The Department of Spanish and Portuguese offers a Ph.D. in Spanish with a focus in Spanish, Spanish-American, or Chicano/Latino literatures and cultures. The program integrates period and genre studies with work in literary and critical theory, linguistics, sociohistorical studies, and cultural studies. The Department seeks to professionalize its Ph.D. candidates not as narrow specialists but rather as scholars and critics acquainted with a range of fields that relate to and enhance their discipline. Graduate emphases in Latin American Studies, Visual Studies, Critical Theory, and Feminist Studies are available; other areas of study (for example, film, history) may be designed with approval from the student’s Ph.D. guidance committee. The Department has been traditionally committed to excellence in teaching, both in its own practice and in the formation of its graduates.

An additional foreign language (with proficiency equivalent to the 2C level) is required; this requirement may be satisfied by examination or course work. The selection of a foreign language must be approved by the student’s guidance committee and is based on the specific research interests and field of study of the candidate.
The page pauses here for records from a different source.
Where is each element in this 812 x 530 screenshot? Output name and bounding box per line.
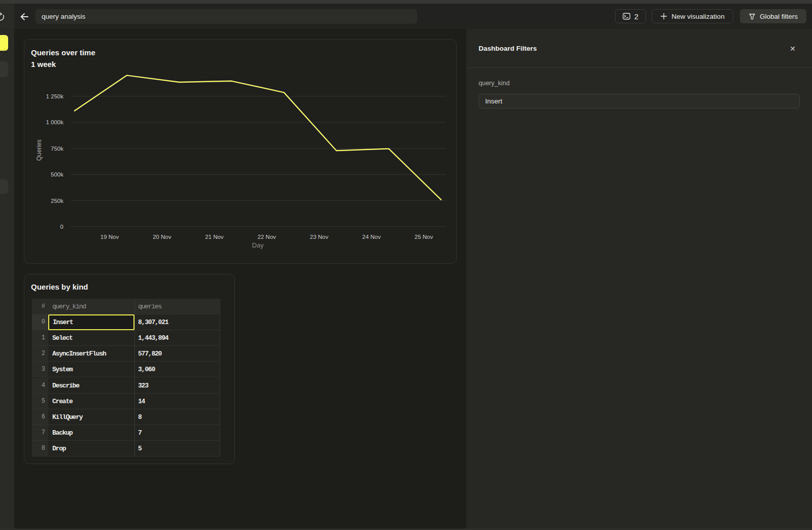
svg-text:20 Nov: 20 Nov — [153, 234, 172, 240]
svg-text:250k: 250k — [51, 198, 63, 204]
svg-text:19 Nov: 19 Nov — [100, 234, 119, 240]
svg-text:24 Nov: 24 Nov — [362, 234, 381, 240]
svg-text:Queries: Queries — [36, 139, 43, 161]
svg-text:0: 0 — [60, 224, 63, 230]
svg-text:1 250k: 1 250k — [46, 93, 63, 99]
svg-text:Day: Day — [252, 241, 264, 249]
svg-text:21 Nov: 21 Nov — [205, 234, 224, 240]
svg-text:500k: 500k — [51, 171, 63, 178]
svg-text:23 Nov: 23 Nov — [310, 234, 329, 240]
svg-text:750k: 750k — [51, 146, 63, 152]
svg-text:25 Nov: 25 Nov — [415, 234, 433, 240]
svg-text:22 Nov: 22 Nov — [257, 234, 276, 240]
svg-text:1 000k: 1 000k — [46, 119, 63, 125]
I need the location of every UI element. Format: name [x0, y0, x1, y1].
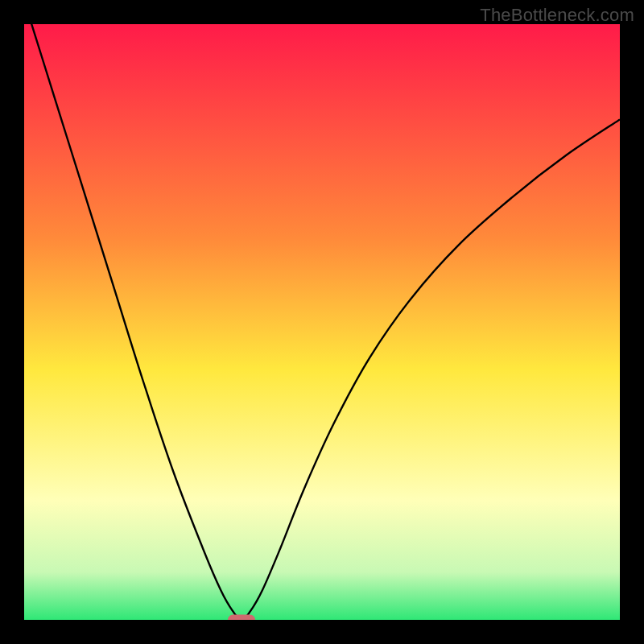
optimum-marker: [228, 615, 255, 621]
plot-frame: [24, 24, 620, 620]
bottleneck-curve: [24, 24, 620, 620]
watermark-text: TheBottleneck.com: [480, 5, 634, 26]
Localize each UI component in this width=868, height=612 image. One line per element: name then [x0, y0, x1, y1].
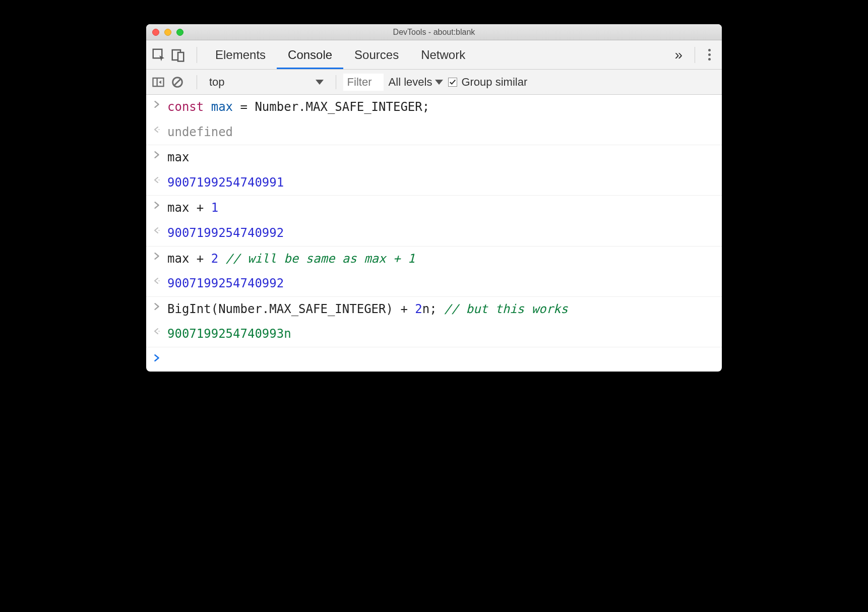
console-output: const max = Number.MAX_SAFE_INTEGER;unde… — [146, 95, 722, 347]
minimize-window-button[interactable] — [164, 29, 171, 36]
tab-sources[interactable]: Sources — [343, 40, 410, 69]
code-text: 9007199254740993n — [167, 326, 291, 343]
code-text: undefined — [167, 124, 233, 141]
tab-console[interactable]: Console — [277, 40, 343, 69]
console-output-line: undefined — [146, 120, 722, 146]
console-input[interactable] — [167, 352, 717, 361]
svg-rect-2 — [178, 52, 183, 62]
window-title: DevTools - about:blank — [146, 28, 722, 37]
context-label: top — [209, 76, 225, 89]
console-input-line: max — [146, 145, 722, 170]
input-chevron-icon — [152, 200, 161, 209]
panel-toolbar: Elements Console Sources Network » — [146, 40, 722, 70]
svg-point-8 — [159, 280, 160, 281]
code-text: 9007199254740992 — [167, 275, 284, 292]
output-chevron-icon — [152, 225, 161, 234]
code-text: BigInt(Number.MAX_SAFE_INTEGER) + 2n; //… — [167, 301, 568, 318]
settings-menu-icon[interactable] — [702, 49, 717, 60]
input-chevron-icon — [152, 99, 161, 108]
toggle-sidebar-icon[interactable] — [151, 75, 165, 89]
tab-network[interactable]: Network — [410, 40, 476, 69]
chevron-down-icon — [435, 80, 443, 85]
code-text: max + 2 // will be same as max + 1 — [167, 251, 415, 268]
output-chevron-icon — [152, 124, 161, 133]
separator — [197, 75, 197, 89]
code-text: 9007199254740992 — [167, 225, 284, 242]
code-text: const max = Number.MAX_SAFE_INTEGER; — [167, 99, 429, 116]
input-chevron-icon — [152, 149, 161, 158]
chevron-down-icon — [316, 80, 324, 85]
svg-point-5 — [159, 129, 160, 130]
output-chevron-icon — [152, 326, 161, 335]
input-chevron-icon — [152, 251, 161, 260]
panel-tabs: Elements Console Sources Network — [204, 40, 476, 69]
svg-point-9 — [159, 331, 160, 332]
separator — [695, 47, 695, 63]
console-input-line: max + 2 // will be same as max + 1 — [146, 247, 722, 272]
console-input-line: BigInt(Number.MAX_SAFE_INTEGER) + 2n; //… — [146, 297, 722, 322]
console-filter-bar: top All levels Group similar — [146, 70, 722, 95]
code-text: max + 1 — [167, 200, 218, 217]
zoom-window-button[interactable] — [176, 29, 183, 36]
console-output-line: 9007199254740991 — [146, 170, 722, 196]
group-similar-checkbox[interactable] — [448, 78, 457, 87]
code-text: max — [167, 149, 189, 166]
filter-input[interactable] — [343, 74, 384, 91]
devtools-window: DevTools - about:blank Elements Console … — [146, 24, 722, 372]
svg-point-6 — [159, 179, 160, 180]
console-input-line: const max = Number.MAX_SAFE_INTEGER; — [146, 95, 722, 120]
output-chevron-icon — [152, 174, 161, 183]
console-input-line: max + 1 — [146, 196, 722, 221]
group-similar-label: Group similar — [461, 76, 527, 89]
separator — [197, 47, 197, 63]
console-output-line: 9007199254740992 — [146, 221, 722, 247]
svg-point-7 — [159, 230, 160, 231]
log-levels-selector[interactable]: All levels — [389, 76, 444, 89]
prompt-chevron-icon — [152, 352, 161, 361]
console-prompt-row — [146, 347, 722, 372]
svg-rect-3 — [153, 78, 164, 86]
close-window-button[interactable] — [152, 29, 159, 36]
code-text: 9007199254740991 — [167, 174, 284, 192]
execution-context-selector[interactable]: top — [204, 76, 329, 89]
titlebar: DevTools - about:blank — [146, 24, 722, 40]
clear-console-icon[interactable] — [170, 75, 184, 89]
console-output-line: 9007199254740992 — [146, 271, 722, 297]
more-tabs-icon[interactable]: » — [666, 47, 688, 63]
device-toolbar-icon[interactable] — [170, 47, 185, 63]
inspect-element-icon[interactable] — [151, 47, 166, 63]
console-output-line: 9007199254740993n — [146, 322, 722, 347]
input-chevron-icon — [152, 301, 161, 310]
output-chevron-icon — [152, 275, 161, 284]
tab-elements[interactable]: Elements — [204, 40, 277, 69]
levels-label: All levels — [389, 76, 432, 89]
traffic-lights — [152, 29, 183, 36]
separator — [336, 75, 336, 89]
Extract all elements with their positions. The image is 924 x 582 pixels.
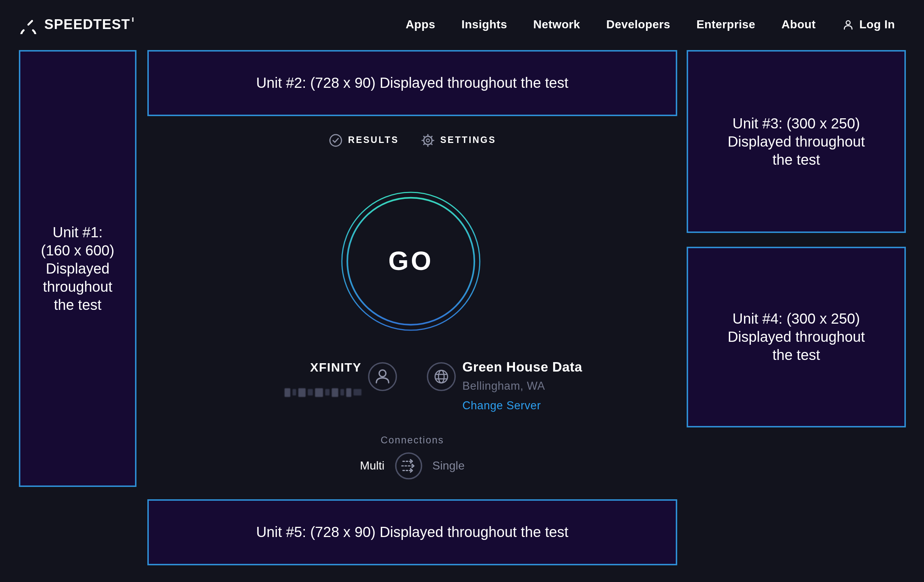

A minimum of 16 courses beyond the B.A. or eight beyond the M.A. are required. All students must take the following two required courses: The sequence HUMAN 398A-HUMAN 398B is completed over the course of two quarters; HUMAN 398A is taken during the spring quarter of the first year, and HUMAN 398B in the fall quarter of the second year.

SPANISH 239A is also required. Equivalent courses from other institutions may satisfy the requirement.

Continuing students and students who transfer into the doctoral program from elsewhere must take a minimum of eight graduate courses at UCI, of which six must be in the Department of Spanish and Portuguese. With regard to students who enter the Ph.D. program with their master’s degree from another institution, the Ph.D. guidance committee will determine the number of courses that will be accepted.

The normative time for completion of the Ph.D. is seven years; four years to candidacy, three years in candidacy. The maximum time permitted is eight years.

The Department recognizes its responsibility to train all Ph.D. candidates as teachers and requires that all doctoral students with no prior teaching experience complete a minimum of three quarters of language teaching (SPANISH 399). Moreover, all doctoral students are encouraged to complete a teaching practicum by co-teaching an upper-division course with a professor and enrolling in SPANISH 292, which is graded Satisfactory/Unsatisfactory only.

Upon completion of course work, the Ph.D. student advances to candidacy by passing the written and oral qualifying examinations by unanimous decision. The qualifying examination requires the student to develop two topics in close consultation with the examination committee. One topic must present a critical problem from a historical perspective, while the other may focus on a more specific area within the student’s major field of interest. Students are encouraged to incorporate theoretical and interdisciplinary components into the formulation of their topics. A two-hour oral examination that includes discussion of the written examinations is also required. The normative time for advancement to candidacy is four years.

A dissertation topic is chosen by the candidate in consultation with the dissertation director and committee, and normally falls within the major field covered by the qualifying examinations. The candidate presents a study plan to the dissertation committee, which approves the proposal and a preliminary research outline. The student submits drafts of chapters to the dissertation director who corrects and approves the drafts and circulates them to other committee members for commentary. The defense of the dissertation will occur upon its completion during the residency of the candidate.